6.1 Exponential Distribution
Given the above definitions, the expected maximum using the exponential distribution will be given as:
\[ E(\max(X))=\lambda N\int_0^\bar{x} x(1-e^{-\lambda x})^{N-1}e^{-\lambda x}dx \]
Can this be integrated? I don’t think so, but let’s see how it changes with N. Through the Leibniz rule, the differential is given by:
\[ \frac{d}{dN}(E(\max(X))=\int_0^\bar{x}xe^{-\lambda x}\frac{\partial}{\partial N}(N(1-e^{-\lambda x})^{N-1})dx =\int_0^\bar{x}xe^{-\lambda x}[(N+\ln(1-e^{-\lambda x}))(1-e^{-\lambda x})^{N-1}]dx \]
6.2 Log-Logistic
Likewise the expected max under the Log-logistic
\[ E(\max(X))=N\int_0^\bar{x} (\frac{x^\beta}{\alpha^\beta+x^\beta})^{N-1} \frac{\beta/\alpha(x/\alpha)^{\beta-1}}{(1+(x/\alpha)^\beta)^2}dx =N\beta\alpha^\beta\int_0^\bar{x} \frac{x^{N\beta}}{(\alpha^\beta+x^\beta)^{N+1}}dx \]

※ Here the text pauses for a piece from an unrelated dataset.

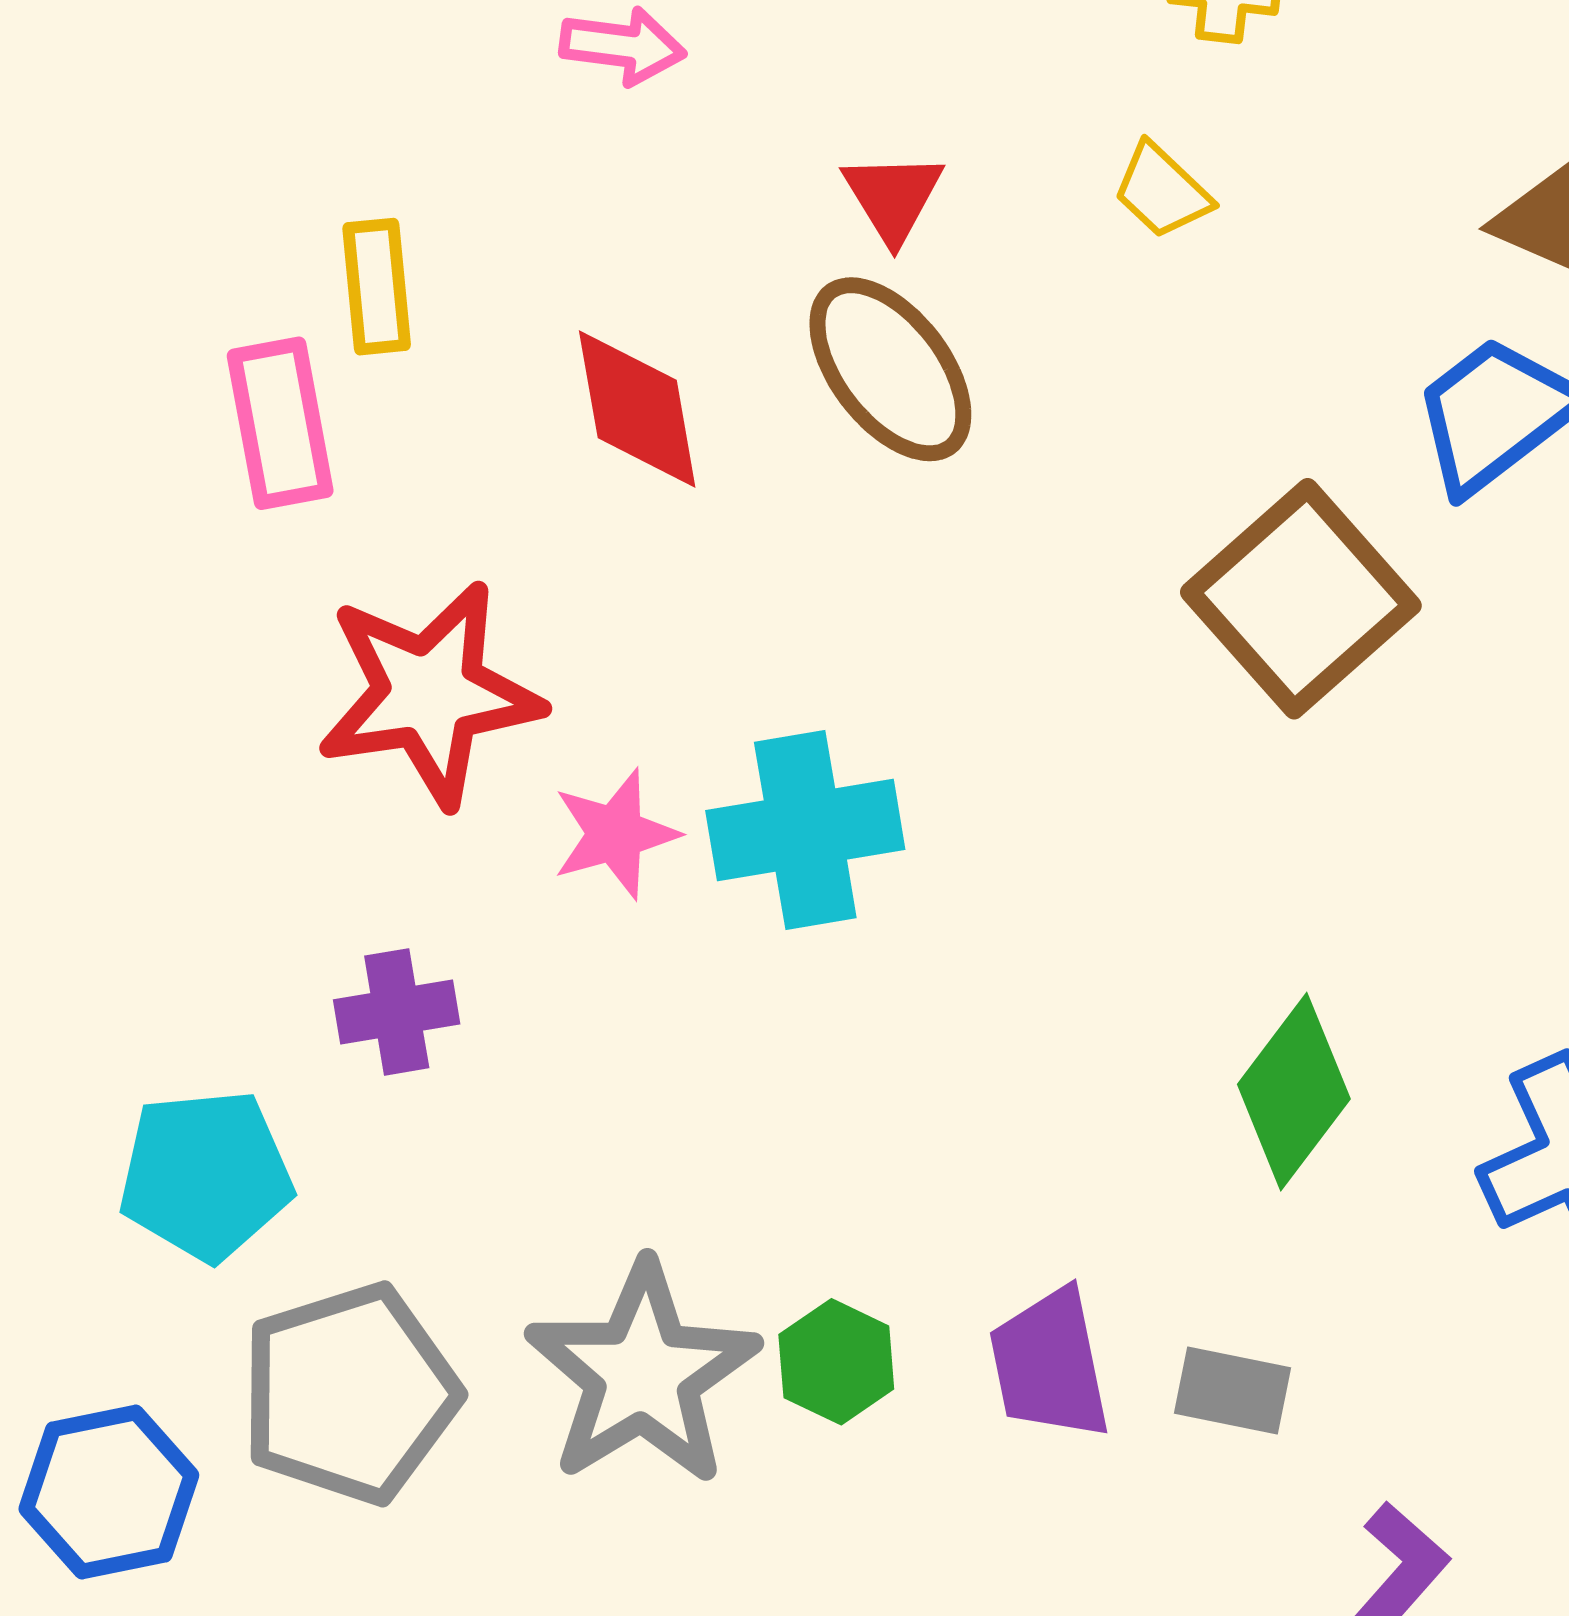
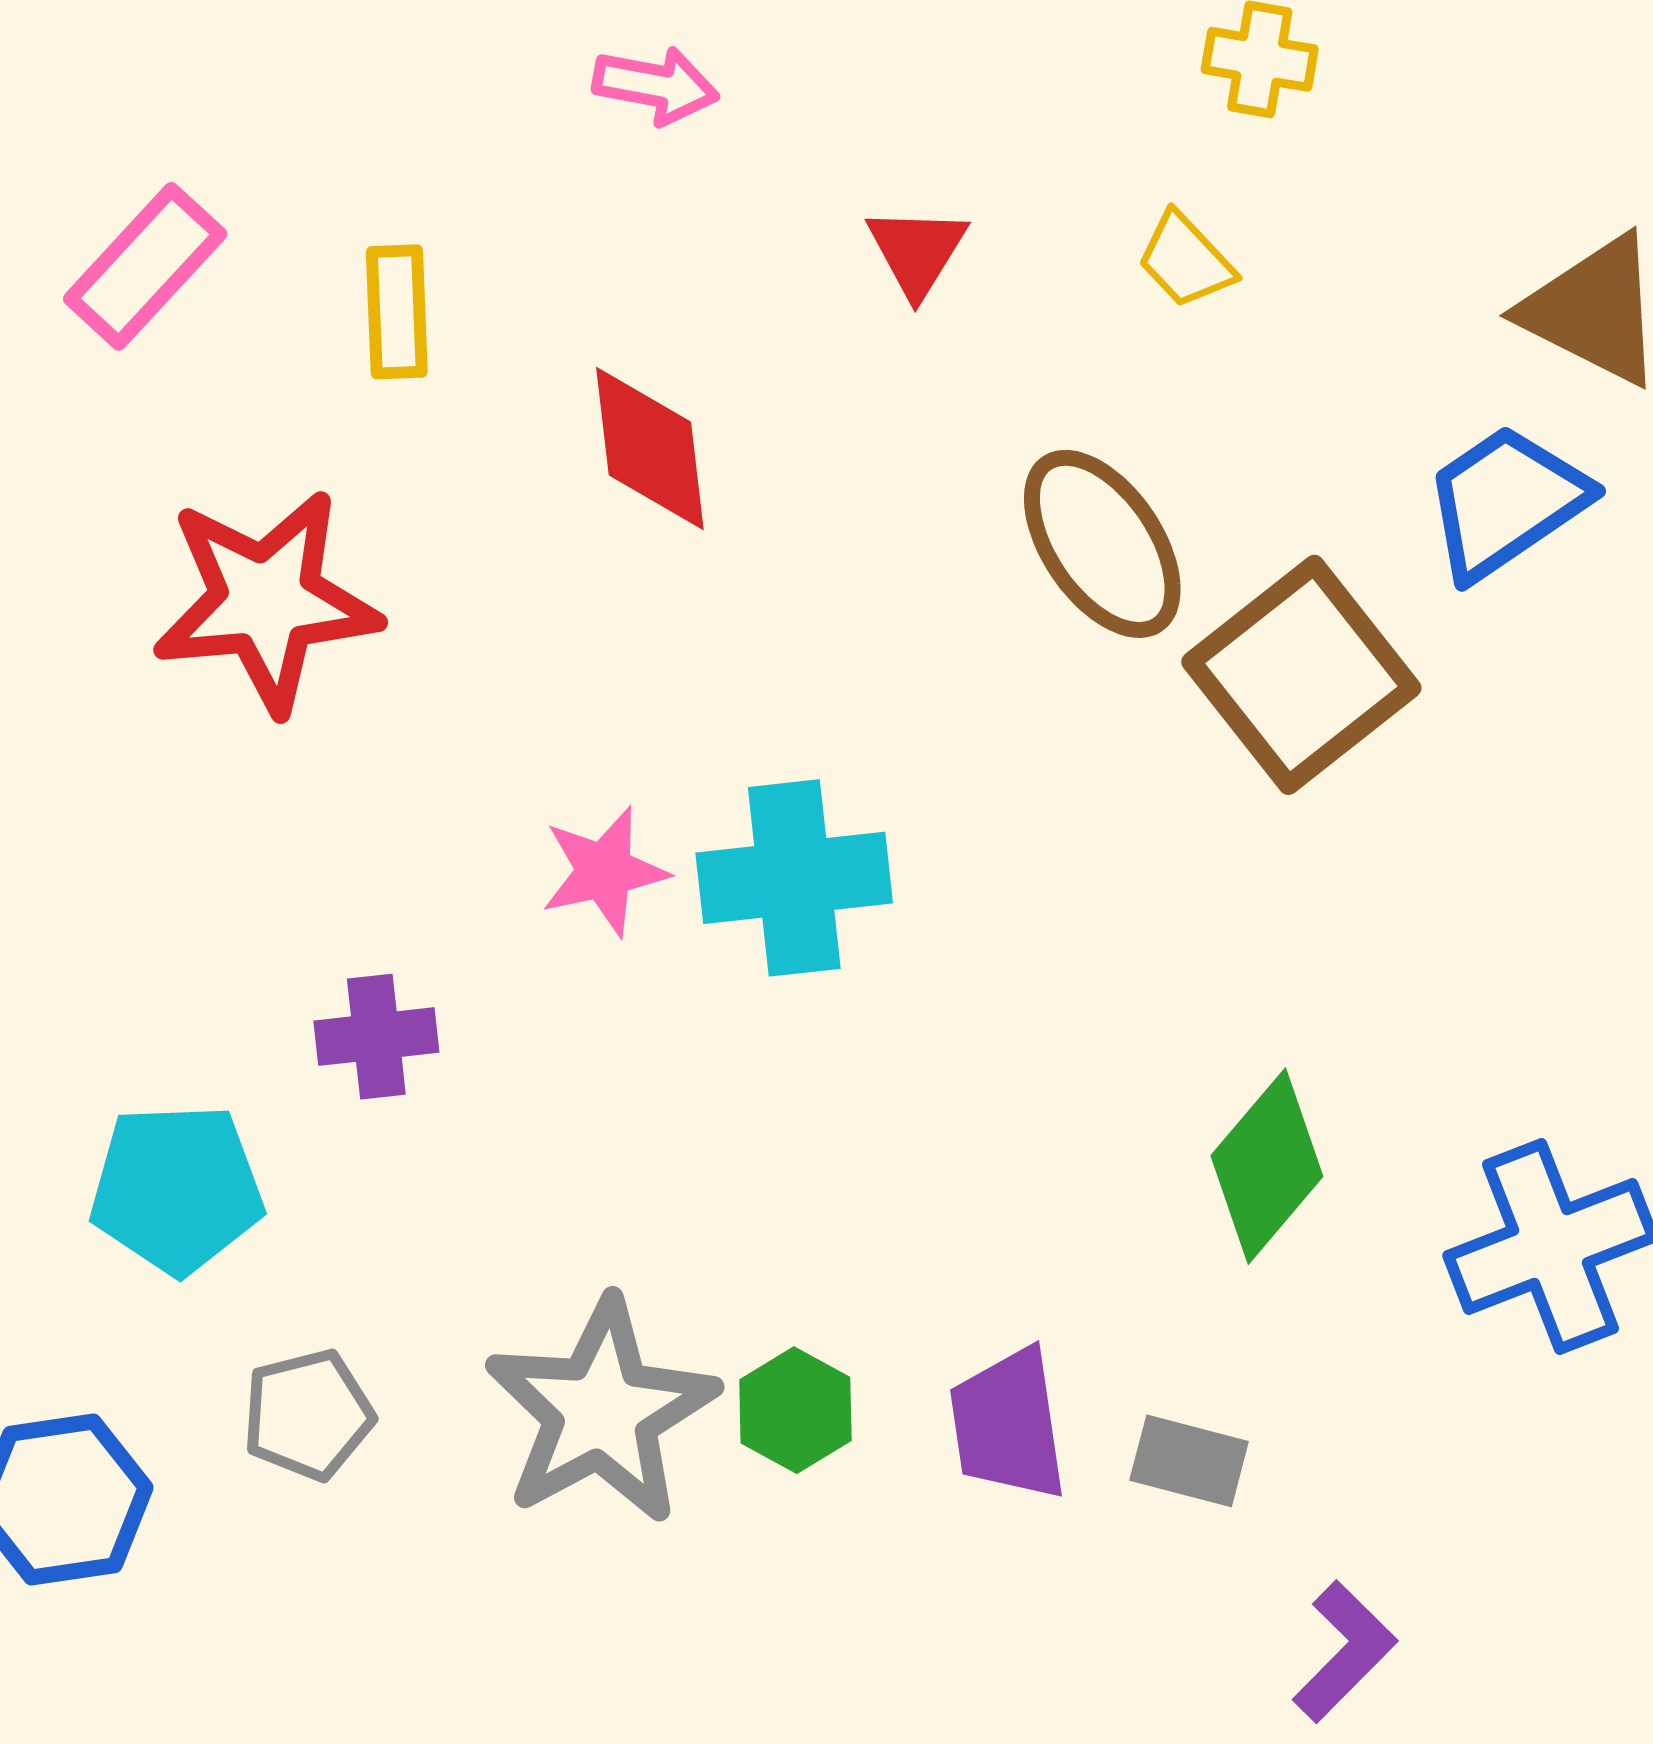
brown ellipse: (890, 369) -> (1102, 544), moved
pink rectangle: (280, 423) -> (145, 266), moved, turned 50
red star: (429, 694) -> (266, 601), moved
gray pentagon: (350, 1394) -> (308, 1415), size x0.6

This looks more integratable, is it? Well, if it isn’t let’s find the integral with respect to \(N\).
\[ \frac{d}{dN}(E(\max(X))=\beta\alpha^\beta\int_0^\bar{x}\frac{\partial}{\partial N} (\frac{Nx^{\beta N}}{(\alpha^\beta+x^\beta)^{N+1}})dx \]
\[ =\beta\alpha^\beta\int_0^\bar{x} \frac{x^{\beta N}}{(\alpha^\beta+x^\beta)^{N+1}} + \frac{\beta Nx^{\beta N}\ln(x)}{(\alpha^\beta+x^\beta)^{N+1}} - \frac{Nx^{\beta N}\ln(\alpha^\beta+x^\beta)}{(\alpha^\beta+x^\beta)^{N+1}} dx \]
6.3 Fréchet Distribution
This distribution is relatively simple with the PDF and CDF as follows:
\[ f(x;\alpha)=\alpha x^{-(1+\alpha)}e^{-x^{-\alpha}} \]
\[ F(x;\alpha)=e^{-x^{-\alpha}} \]
Thus, with this choice of distribution, the expected maximum would be given as:
\[ \alpha N\int_0^\bar{x} x^{-\alpha}e^{-Nx^{-\alpha}} dx = \bigg[N^{\frac{1}{\alpha}}\Gamma\bigg(\frac{\alpha-1}{\alpha},\frac{N}{x^\alpha}\bigg)\bigg]_0^\bar{x} \]
This looks to be the first distribution that actually is integratable, but even this is somewhat incomplete as the answer includes an incomplete gamma function. This is described as an integral, so we can’t take this process any further than this. It does, however, mean that we can find the derivative. Except i don’t want to as it also has the incomplete gamma function due to having to use the product rule. i.e: \[ \dfrac{N^{\frac{1}{a}-1}\mathrm{e}^{-\frac{N}{x^a}}\cdot\left(\operatorname{\Gamma}\left(\frac{a-1}{a},\frac{N}{x^a}\right)\,\mathrm{e}^\frac{N}{x^a}-a\cdot\left(\frac{N}{x^a}\right)^\frac{a-1}{a}\right)}{a} \]
7 Intuitive Reasoning
Maths hasn’t been able to show the expected maximum increasing with \(N\), but thankfully a little intuitive logic should. Recall the equation for the expected maximum:
\[ E(\max(X))=N\int_0^\bar{x} xF(x)^{N-1}f(x)dx \]
Can we say if this is increasing in N, whilst there are counteracting forces: The \(N\) at the beginning acting as a scalar certainly increases the expected maximum; but the power \(N-1\) on the CDF in the integral will decrease the integrand (as the CDF<1).